Steven Lee Olsen performing his composition, Make Hay While The Sun Shines.
British Gazette readers will be familiar with the saying, Make hay while the sun shines. It means to take advantage of a situation which will change. Historically it meant that if one’s crop was ripe and ready to be harvested and the sun was shining, or at least it was not raining, then the thing to do was to harvest the said crop and not leave it in the field for another day and to risk having the weather change and to rain that day!
Now in the case of a field with a crop, whether or not the sun shines or it rains is decided by the Almighty. This of course is NOT the case with Brexit!
Ever since the referendum was called there has been something, the absence of which has been noted and commented upon by Doctor Richard North, Mr Christopher Booker, this organ and others. That is the lack of a practical Brexit strategy. This is because apart from the aforementioned, a practical plan has not been presented to the British People!

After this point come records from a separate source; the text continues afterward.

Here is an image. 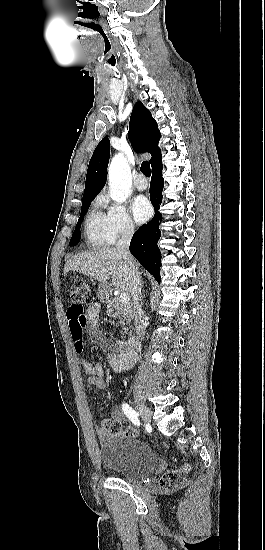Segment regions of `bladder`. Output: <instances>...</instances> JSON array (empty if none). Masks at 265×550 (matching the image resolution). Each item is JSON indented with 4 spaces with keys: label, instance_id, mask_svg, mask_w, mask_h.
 <instances>
[{
    "label": "bladder",
    "instance_id": "1",
    "mask_svg": "<svg viewBox=\"0 0 265 550\" xmlns=\"http://www.w3.org/2000/svg\"><path fill=\"white\" fill-rule=\"evenodd\" d=\"M100 459L106 468L128 481L148 476L157 467L155 452L131 437H113L103 443Z\"/></svg>",
    "mask_w": 265,
    "mask_h": 550
}]
</instances>
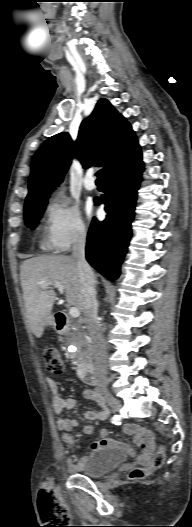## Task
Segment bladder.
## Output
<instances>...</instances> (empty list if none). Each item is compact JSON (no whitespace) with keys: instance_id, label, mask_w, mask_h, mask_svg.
Listing matches in <instances>:
<instances>
[{"instance_id":"obj_1","label":"bladder","mask_w":192,"mask_h":527,"mask_svg":"<svg viewBox=\"0 0 192 527\" xmlns=\"http://www.w3.org/2000/svg\"><path fill=\"white\" fill-rule=\"evenodd\" d=\"M125 459V452L119 448L110 446L96 447L77 462L76 469L86 477L99 478L111 473Z\"/></svg>"}]
</instances>
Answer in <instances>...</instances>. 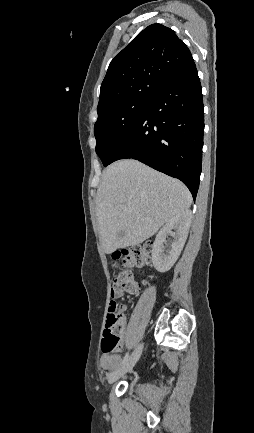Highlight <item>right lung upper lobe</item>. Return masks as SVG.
<instances>
[{"mask_svg":"<svg viewBox=\"0 0 254 433\" xmlns=\"http://www.w3.org/2000/svg\"><path fill=\"white\" fill-rule=\"evenodd\" d=\"M192 61L186 44L172 29L158 23L148 26L111 61L98 110L128 99H151Z\"/></svg>","mask_w":254,"mask_h":433,"instance_id":"cb5924a9","label":"right lung upper lobe"}]
</instances>
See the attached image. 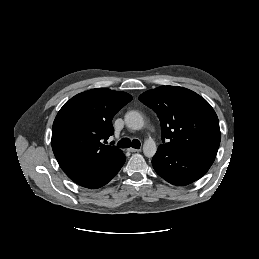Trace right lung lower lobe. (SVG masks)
Returning <instances> with one entry per match:
<instances>
[{
    "instance_id": "obj_1",
    "label": "right lung lower lobe",
    "mask_w": 259,
    "mask_h": 259,
    "mask_svg": "<svg viewBox=\"0 0 259 259\" xmlns=\"http://www.w3.org/2000/svg\"><path fill=\"white\" fill-rule=\"evenodd\" d=\"M126 157L121 152L99 166L82 172L67 173V176L80 186L96 189L107 184L121 169Z\"/></svg>"
}]
</instances>
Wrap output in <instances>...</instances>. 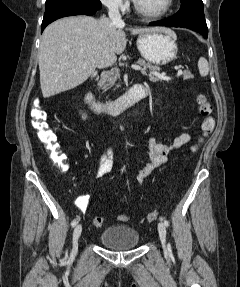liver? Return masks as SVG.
<instances>
[{
	"mask_svg": "<svg viewBox=\"0 0 240 287\" xmlns=\"http://www.w3.org/2000/svg\"><path fill=\"white\" fill-rule=\"evenodd\" d=\"M125 23L108 18L72 16L51 23L39 48L40 85L44 98L85 82L97 67L115 63L126 48ZM166 27L131 28L132 35L166 30Z\"/></svg>",
	"mask_w": 240,
	"mask_h": 287,
	"instance_id": "liver-1",
	"label": "liver"
}]
</instances>
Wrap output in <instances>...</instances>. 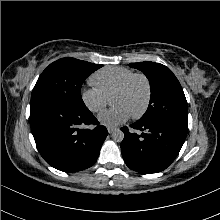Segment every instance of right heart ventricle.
Instances as JSON below:
<instances>
[{
  "label": "right heart ventricle",
  "instance_id": "right-heart-ventricle-1",
  "mask_svg": "<svg viewBox=\"0 0 220 220\" xmlns=\"http://www.w3.org/2000/svg\"><path fill=\"white\" fill-rule=\"evenodd\" d=\"M132 74H134V71L126 67H105L95 72L90 81L106 97H110Z\"/></svg>",
  "mask_w": 220,
  "mask_h": 220
}]
</instances>
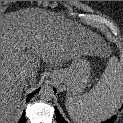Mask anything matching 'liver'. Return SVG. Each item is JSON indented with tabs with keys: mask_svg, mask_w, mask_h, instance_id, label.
<instances>
[{
	"mask_svg": "<svg viewBox=\"0 0 123 123\" xmlns=\"http://www.w3.org/2000/svg\"><path fill=\"white\" fill-rule=\"evenodd\" d=\"M98 35L55 18L45 10L26 9L1 18V123L19 117L22 92L30 74L34 85L40 61L61 66L80 55L101 53Z\"/></svg>",
	"mask_w": 123,
	"mask_h": 123,
	"instance_id": "6515ba94",
	"label": "liver"
}]
</instances>
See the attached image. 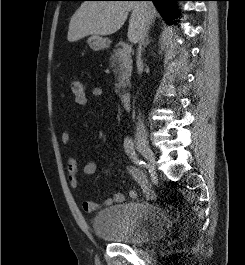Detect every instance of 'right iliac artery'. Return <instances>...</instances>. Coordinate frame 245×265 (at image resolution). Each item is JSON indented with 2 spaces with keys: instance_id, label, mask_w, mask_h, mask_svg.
<instances>
[{
  "instance_id": "82829eb1",
  "label": "right iliac artery",
  "mask_w": 245,
  "mask_h": 265,
  "mask_svg": "<svg viewBox=\"0 0 245 265\" xmlns=\"http://www.w3.org/2000/svg\"><path fill=\"white\" fill-rule=\"evenodd\" d=\"M124 148L127 155L133 160V162L141 167H145V163L140 160L135 152L133 140L130 137L124 139Z\"/></svg>"
}]
</instances>
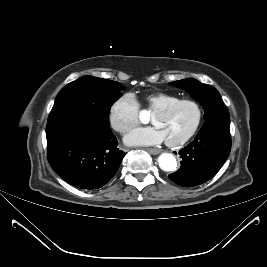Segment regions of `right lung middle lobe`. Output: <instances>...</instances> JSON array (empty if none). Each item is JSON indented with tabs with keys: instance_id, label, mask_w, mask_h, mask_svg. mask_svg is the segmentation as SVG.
Listing matches in <instances>:
<instances>
[{
	"instance_id": "dd1d6c3e",
	"label": "right lung middle lobe",
	"mask_w": 267,
	"mask_h": 267,
	"mask_svg": "<svg viewBox=\"0 0 267 267\" xmlns=\"http://www.w3.org/2000/svg\"><path fill=\"white\" fill-rule=\"evenodd\" d=\"M120 83L93 76L81 77L61 89L48 122L68 113H79L109 123L111 106L121 97Z\"/></svg>"
}]
</instances>
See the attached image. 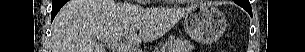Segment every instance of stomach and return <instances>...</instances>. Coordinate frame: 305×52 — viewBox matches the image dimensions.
<instances>
[{
  "label": "stomach",
  "mask_w": 305,
  "mask_h": 52,
  "mask_svg": "<svg viewBox=\"0 0 305 52\" xmlns=\"http://www.w3.org/2000/svg\"><path fill=\"white\" fill-rule=\"evenodd\" d=\"M226 26V18L216 7L200 4L184 15V29L195 41L211 43L221 37Z\"/></svg>",
  "instance_id": "stomach-1"
}]
</instances>
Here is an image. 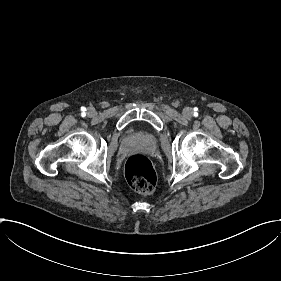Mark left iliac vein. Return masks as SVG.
<instances>
[{
  "mask_svg": "<svg viewBox=\"0 0 281 281\" xmlns=\"http://www.w3.org/2000/svg\"><path fill=\"white\" fill-rule=\"evenodd\" d=\"M183 116H184V118H186V119L191 118V116H192V110H191V108H189V107L184 108V110H183Z\"/></svg>",
  "mask_w": 281,
  "mask_h": 281,
  "instance_id": "left-iliac-vein-1",
  "label": "left iliac vein"
}]
</instances>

Furthermore, the majority of the press – including the BBC – have indulged in a peculiar form of collective stupidity and have continually failed to take to task those politicians and political activists and commentators who have been shovelling out the bullshit!
The British Gazette has repeatedly asked the question: Why?
We cannot provide an answer. However we can speculate upon an outcome:
The European Council meeting held in Brussels on 28th/29th June may well, “kick the Brexit can down the road.” If this happens, the European Council meeting held in Brussels on Thursday 18th October may well be very different.
The EU 27 MIGHT make the following statement or something along these lines:
“Despite progress, there has been no agreement reached between the European Union and the United Kingdom on Brexit. Agreement had to be reached by this time in order for a ratification process to be pursued by the European Union’s 27 member states and the United Kingdom. As a result it appears inevitable that the United Kingdom will leave the European Union without a deal.”
IF such a statement is made on the steps of the EU HQ, certain things WILL happen.
#1: The value of Sterling will CRASH on the international currency markets.
#2: The UK’s credit rating, currently Aa2 will be downgraded possibly down to the the level of The Congo’s: CCC+
#3: The London Stock Exchange will CRASH.
#4: The Bank of England will increase interest rates MASSIVELY in an attempt to give some value to Sterling.
#5: The cost to the taxpayer of servicing the UK’s debt will increase MASSIVELY.
These five things will happen VERY QUICKLY after Thursady 18th October 2018.
Madame Mayhem will have TWO choices. They will be:
#1: Acquiesce and let “politics take their course” and face a vote of No Confidence, a General Election and certain electoral defeat for the Tories.
#2: Engineer a delay to her appointment on the scaffold with the hangman and allow Parliament a free (non-whipped) vote for a second referendum on Brexit. This would be contained in a Bill that would bring about a BINDING referendum which if the decision was to Remain, would repeal the Article 50 Act and all subsequent and associated Brexit legislation.
Were #2 to take place and were the British electorate to vote to Remain (in the EU) it is inconceivable that the European Court of Justice would not confirm that Article 50 could and would be reversed.
This is because as EVERY member of UKIP knows and is something that the British Gazette has repeatedly pointed out the so-called “European Court of Justice” is misnamed as whilst it is “European” it is NOT a court and does NOT dispense justice! It is a committee and it dispenses political decisions!
Of course, there are going to be a LOT of rich people who will take the opportunity of the slump in the value of Sterling and FTSE quoted shares to buy at “fire sale” prices, wait for the British People to vote to Remain in the EU, see the ECJ allow Article 50 to be REVERSED and see a huge increase in the value of their assets!